But here she was, spouting the same cliché to the police officer as he interviewed her on her discovery.

"Are you okay, ma'am?" the officer asked. She noticed a twitch in his expression and a shift in his gait, as if he wanted to wrap his arms around her in a hug, but professional instinct told him not to. "Can I get you a glass of water?"

Marsha shook her head. She ran her long red nails through her black hair and tried to recreate the scene for him. Her clichés weren't going to cut it. So she started again from the beginning, from when she stepped out of the train station and turned the corner to the ravine by her bus stop. The officer, God, what was his name?--didn't bother to rewrite any of those details down. The bus stop was easy. So was crossing the street and noticing a red van pull away. She even remembered half the letters of the license plate: BRA. It was funny to her at the time and she had given those details to him quite easily.

But the body. It hung in her vision like a magic eye painting she could not bring into focus. "She was... un. I saw the red. Dress. And blood. And she looked so unreal."

"We know. That's a common response. We can interview about the rest later."

"No, no. I want to get this right." Marsha closed her eyes. There were no shoes on the body. That caught her attention first, because the toes seemed like they would be really cold. So I hadn't thought of her as a mannequin first, Marsha noted. It somehow made her feel better. She was aware of the humanity of the corpse; she wasn't an unfeeling monster.

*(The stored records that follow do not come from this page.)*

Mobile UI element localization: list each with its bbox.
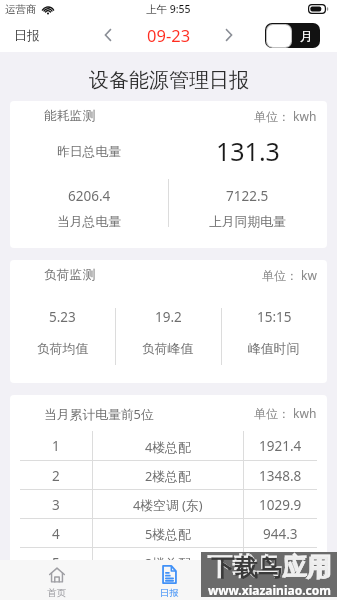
staticText: 设备能源管理日报 (89, 68, 249, 93)
staticText: 下载鸟应用 (207, 551, 332, 582)
button[interactable]: Next day (214, 20, 244, 50)
staticText: 1921.4 (259, 437, 302, 455)
staticText: 2 (52, 467, 60, 485)
staticText: 单位： kwh (254, 405, 317, 421)
staticText: www.xiazainiao.com (208, 582, 331, 596)
staticText: 4 (52, 525, 60, 543)
staticText: 2楼总配 (145, 467, 191, 484)
staticText: 能耗监测 (44, 108, 96, 124)
staticText: 7122.5 (226, 187, 269, 205)
staticText: 5楼总配 (145, 525, 191, 542)
button[interactable]: 首页 (0, 560, 113, 600)
staticText: 801.2 (263, 554, 298, 572)
staticText: 我的 (272, 587, 291, 599)
staticText: 6206.4 (68, 187, 111, 205)
staticText: 19.2 (155, 308, 182, 326)
staticText: 3楼总配 (145, 554, 191, 571)
button[interactable]: 我的 (225, 560, 337, 600)
staticText: 昨日总电量 (57, 144, 121, 160)
staticText: 4楼空调 (东) (133, 496, 203, 513)
staticText: 负荷峰值 (142, 341, 194, 357)
button[interactable]: 日报 (113, 560, 225, 600)
button[interactable]: 3 (20, 490, 317, 519)
button[interactable]: 4 (20, 519, 317, 548)
staticText: 负荷监测 (44, 267, 96, 283)
staticText: 1348.8 (259, 467, 302, 485)
staticText: 运营商 (5, 3, 37, 16)
button[interactable]: Switch to month view (265, 23, 320, 48)
staticText: 1029.9 (259, 496, 302, 514)
staticText: 3 (52, 496, 60, 514)
staticText: 1 (52, 437, 60, 455)
button[interactable]: Previous day (93, 20, 123, 50)
staticText: 上月同期电量 (209, 214, 286, 230)
staticText: 09-23 (147, 24, 191, 46)
button[interactable]: 2 (20, 461, 317, 490)
staticText: 15:15 (257, 308, 292, 326)
staticText: 单位： kw (262, 267, 317, 283)
staticText: 下载鸟 (211, 553, 282, 583)
staticText: 应用 (282, 553, 329, 583)
staticText: 当月累计电量前5位 (44, 405, 154, 422)
staticText: 4楼总配 (145, 438, 191, 455)
staticText: 上午 9:55 (146, 2, 191, 16)
staticText: 5 (52, 554, 60, 572)
staticText: 5.23 (49, 308, 76, 326)
staticText: 当月总电量 (57, 214, 121, 230)
staticText: 峰值时间 (248, 341, 300, 357)
staticText: 131.3 (216, 134, 280, 168)
button[interactable]: 1 (20, 431, 317, 461)
staticText: 月 (300, 28, 313, 44)
staticText: 首页 (47, 587, 66, 599)
staticText: 944.3 (263, 525, 298, 543)
staticText: 日报 (160, 587, 179, 599)
staticText: 负荷均值 (37, 341, 89, 357)
button[interactable]: 日报 (14, 20, 40, 50)
staticText: 单位： kwh (254, 108, 317, 124)
button[interactable]: 5 (20, 548, 317, 577)
staticText: 日报 (14, 27, 40, 43)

She was able to get out her full description after that. The body had no shoes. The hair was blonde and matted, tangled into the bushes of the ravine. The woman's dress was open, displaying a chest that seemed to have no nipples. She didn't add that part to the description, though. She wanted to give the woman some dignity.

"You did really well. The license plate letters are going to help for sure," the officer said. He and Marsha both looked behind him as the body was lifted out of the ravine. Several workers became tangled in the bushes, struggling with the body. The dress ripped even more. From between her legs, Marsha noticed the penis. She thought it was another trick of the light at first, another way in which her vision had betrayed her and turned a human being into a mannequin.
But no, there was a penis. The woman was a trans woman.

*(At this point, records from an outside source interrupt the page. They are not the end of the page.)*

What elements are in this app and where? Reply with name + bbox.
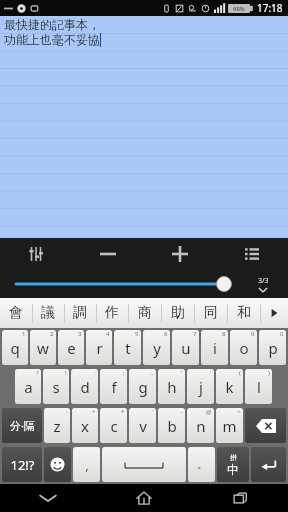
button[interactable]: Backspace	[245, 408, 286, 443]
button[interactable]: Increase	[144, 238, 216, 270]
button[interactable]: Space	[102, 447, 186, 482]
staticText: f	[111, 377, 117, 397]
button[interactable]: 0	[259, 330, 286, 365]
button[interactable]: 商	[128, 298, 161, 328]
staticText: 17:18	[257, 1, 283, 15]
button[interactable]: 議	[32, 298, 64, 328]
button[interactable]: '	[158, 369, 185, 404]
button[interactable]: 6	[143, 330, 170, 365]
staticText: 拼	[230, 453, 237, 462]
button[interactable]: Emoji	[44, 447, 71, 482]
button[interactable]: Decrease	[72, 238, 144, 270]
staticText: +	[92, 408, 96, 416]
button[interactable]: Tune	[0, 238, 72, 270]
staticText: 商	[138, 304, 152, 322]
staticText: 2	[50, 330, 54, 338]
staticText: 5	[135, 330, 139, 338]
staticText: d	[80, 377, 90, 397]
button[interactable]: Enter	[251, 447, 286, 482]
button[interactable]: 3/3	[238, 270, 288, 298]
staticText: g	[138, 377, 148, 397]
staticText: 同	[204, 304, 218, 322]
staticText: 議	[41, 304, 55, 322]
staticText: c	[110, 416, 118, 436]
staticText: ^	[237, 408, 241, 416]
staticText: 8	[222, 330, 226, 338]
button[interactable]: 和	[227, 298, 260, 328]
button[interactable]: 7	[172, 330, 199, 365]
staticText: '	[181, 369, 183, 377]
button[interactable]: More candidates	[260, 298, 288, 328]
staticText: 和	[237, 304, 251, 322]
staticText: r	[96, 338, 103, 358]
button[interactable]: 1	[2, 330, 28, 365]
staticText: !	[65, 369, 67, 377]
button[interactable]: 9	[230, 330, 257, 365]
staticText: e	[67, 338, 76, 358]
button[interactable]: 調	[64, 298, 96, 328]
button[interactable]: :	[71, 369, 98, 404]
button[interactable]: 同	[194, 298, 227, 328]
button[interactable]: Home	[96, 484, 192, 512]
staticText: x	[81, 416, 89, 436]
button[interactable]: ,	[73, 447, 100, 482]
staticText: 最快捷的記事本，	[4, 17, 100, 32]
staticText: ?	[36, 369, 39, 377]
staticText: 3/3	[258, 276, 269, 286]
button[interactable]: *	[100, 408, 127, 443]
button[interactable]: List	[216, 238, 288, 270]
button[interactable]: '	[187, 369, 214, 404]
button[interactable]: ..	[129, 369, 156, 404]
staticText: 6	[164, 330, 168, 338]
button[interactable]: 2	[30, 330, 56, 365]
staticText: p	[268, 338, 278, 358]
staticText: h	[167, 377, 177, 397]
button[interactable]: 助	[161, 298, 194, 328]
button[interactable]: ;	[100, 369, 127, 404]
button[interactable]: -	[158, 408, 185, 443]
button[interactable]: 8	[201, 330, 228, 365]
staticText: '	[210, 369, 212, 377]
staticText: y	[153, 338, 161, 358]
staticText: 功能上也毫不妥協	[4, 32, 100, 47]
button[interactable]: Recent apps	[192, 484, 288, 512]
staticText: b	[167, 416, 177, 436]
button[interactable]: ?	[15, 369, 41, 404]
button[interactable]: `	[129, 408, 156, 443]
button[interactable]: -	[44, 408, 70, 443]
button[interactable]: 作	[96, 298, 128, 328]
button[interactable]: )	[245, 369, 272, 404]
button[interactable]: Zoom slider	[16, 270, 230, 298]
button[interactable]: @	[187, 408, 214, 443]
staticText: v	[139, 416, 147, 436]
button[interactable]: 會	[0, 298, 32, 328]
staticText: (	[239, 369, 241, 377]
button[interactable]: 5	[114, 330, 141, 365]
staticText: ..	[150, 369, 154, 377]
staticText: o	[239, 338, 249, 358]
staticText: a	[24, 377, 33, 397]
staticText: l	[257, 377, 261, 397]
button[interactable]: !	[43, 369, 69, 404]
button[interactable]: Hide keyboard	[0, 484, 96, 512]
button[interactable]: Switch input language	[217, 447, 249, 482]
staticText: `	[152, 408, 154, 416]
staticText: 調	[73, 304, 87, 322]
staticText: m	[222, 416, 237, 436]
staticText: ,	[85, 457, 89, 473]
button[interactable]: 12!?	[2, 447, 42, 482]
button[interactable]: ^	[216, 408, 243, 443]
staticText: n	[196, 416, 206, 436]
staticText: s	[52, 377, 60, 397]
button[interactable]: +	[72, 408, 98, 443]
staticText: 9	[251, 330, 255, 338]
staticText: 1	[22, 330, 26, 338]
staticText: @	[206, 408, 212, 416]
button[interactable]: 3	[58, 330, 84, 365]
button[interactable]: 4	[86, 330, 112, 365]
staticText: -	[181, 408, 183, 416]
button[interactable]: 。	[188, 447, 215, 482]
button[interactable]: (	[216, 369, 243, 404]
staticText: )	[268, 369, 270, 377]
button[interactable]: 分·隔	[2, 408, 42, 443]
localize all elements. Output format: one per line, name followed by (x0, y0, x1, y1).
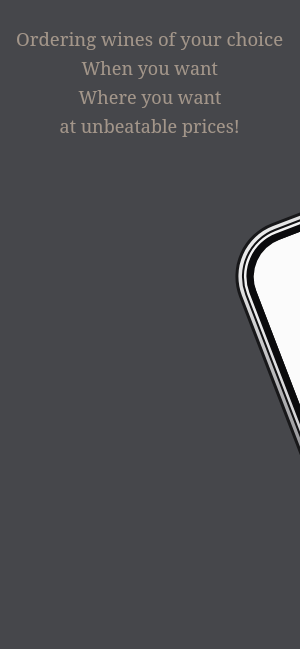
button[interactable]: Ordering wines of your choice — promotio… (0, 0, 300, 649)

The officer groaned, as if to echo her realization. "Another one?"

The other officers nodded their disdain. Marsha realized the way they handled the body now differed. They were careless, they were rough. The last strip of dignity was pulled back from the corpse. Marsha's eyes saw red.

"Another one?" she asked. "You have a serial killer?"

"No, ma'am. Nothing is wrong. Just a certain lifestyle leads to certain ends."

Marsha thought of the stab wound against the neck. Red like the woman's dress, artificial like her cause of death. Not a natural part of the lifestyle in the least. Though the officers had now covered up the corpse, the vision remained pressed to Marsha's third eye. She remembered the posters around the community centre from earlier in the week. The amount of women who seemed to go missing, and the women with stronger jawlines and names that didn't seem to match. Hazel. Andrea. And Violet.

A lifestyle injury. It seemed like a sick, cruel joke. As they loaded the body into the coroner van, a sickening sense of dread rolled through Marsha. "What do I do now?"

"Hmm?"

"What do you need me to do now? Will I be at a trial?"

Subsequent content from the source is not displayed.